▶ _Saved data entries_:

§

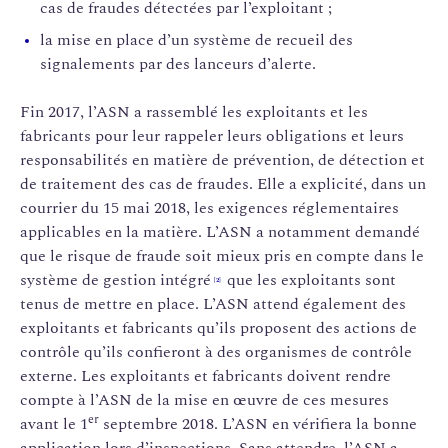
cas de fraudes détectées par l’exploitant ;
la mise en place d’un système de recueil des
signalements par des lanceurs d’alerte.
Fin 2017, l’ASN a rassemblé les exploitants et les
fabricants pour leur rappeler leurs obligations et leurs
responsabilités en matière de prévention, de détection et
de traitement des cas de fraudes. Elle a explicité, dans un
courrier du 15 mai 2018, les exigences réglementaires
applicables en la matière. L’ASN a notamment demandé
que le risque de fraude soit mieux pris en compte dans le
système de gestion intégré
que les exploitants sont
[2]
tenus de mettre en place. L’ASN attend également des
exploitants et fabricants qu’ils proposent des actions de
contrôle qu’ils confieront à des organismes de contrôle
externe. Les exploitants et fabricants doivent rendre
compte à l’ASN de la mise en œuvre de ces mesures
er
avant le 1
septembre 2018. L’ASN en vérifiera la bonne
application lors d’inspections. Sans attendre, l’ASN a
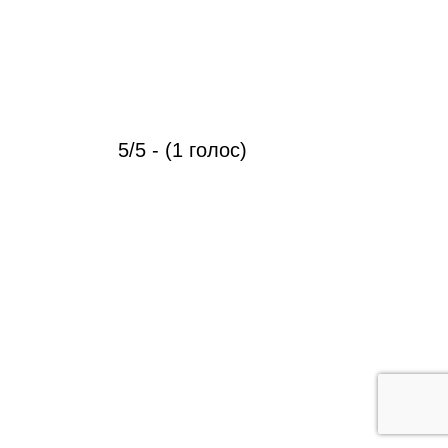
5/5 - (1 голос)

§

The output is the lines from the start of the data above through the line containing "de traitement des", unchanged, with any picture left out.

cas de fraudes détectées par l’exploitant ;
la mise en place d’un système de recueil des
signalements par des lanceurs d’alerte.
Fin 2017, l’ASN a rassemblé les exploitants et les
fabricants pour leur rappeler leurs obligations et leurs
responsabilités en matière de prévention, de détection et
de traitement des cas de fraudes. Elle a explicité, dans un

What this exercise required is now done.